Ultrahigh Average ZT Realized in p‑Type SnSe Crystalline Thermoelectrics through Producing Extrinsic Vacancies

Crystalline SnSe has been revealed as an efficient thermoelectric candidate with outstanding performance. Herein, record-high thermoelectric performance is achieved among SnSe crystals via simply introducing a small amount of SnSe₂ as a kind of extrinsic defect dopant. This excellent performance mainly arises from the largely enhanced power factor by increasing the carrier concentration high as 6.55 × 10¹⁹ cm^–3, which was surprisingly promoted by introducing extrinsic SnSe₂ even though pristine SnSe₂ is an n-type conductor.
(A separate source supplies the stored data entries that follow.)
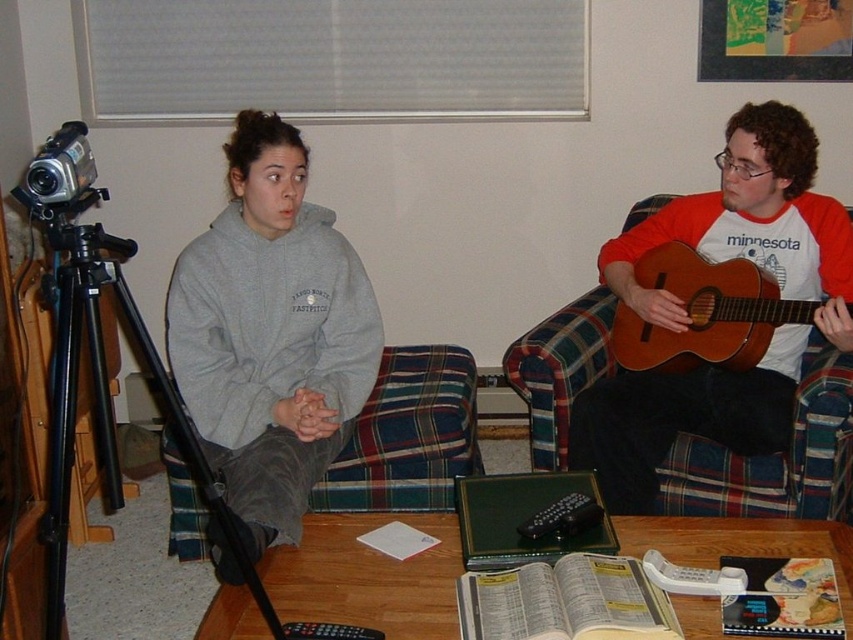 Looking at this image, you are a photographer standing in front of the sofa and need to adjust the focus on your camera. Which object, the brown wooden guitar at right or the black plastic remote at lower center, is closer to you so you can focus on it first?

The brown wooden guitar at right is closer to you than the black plastic remote at lower center, so you should focus on the brown wooden guitar at right first.

Where is the gray fleece sweatshirt at center located in the image?

The gray fleece sweatshirt at center is located at point coordinates of 0.522 on the x axis and 0.318 on the y axis.

You are a photographer standing in the room and want to take a photo of both the gray fleece sweatshirt at center and the brown wooden guitar at right. Which object should you focus on first to ensure both are in clear view?

The gray fleece sweatshirt at center is closer to the viewer than the brown wooden guitar at right, so you should focus on the gray fleece sweatshirt at center first to ensure both are in clear view.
The optimized carrier concentration promotes a deeper Fermi level and activates more valence bands, leading to an extraordinary room-temperature power factor ∼54 μW cm^–1 K^–2 through enlarging the band effective mass and Seebeck coefficient. As a result, on the basis of simultaneously depressed thermal conductivity induced from both Sn vacancies and SnSe₂ microdomains, maximum ZT values ∼0.9–2.2 and excellent average ZT > 1.7 among the working temperature range are achieved in Na doped SnSe crystals with 2% extrinsic SnSe₂. Our investigation illustrates new approaches on improving thermoelectric performance through introducing defect dopants, which might be well-implemented in other thermoelectric systems.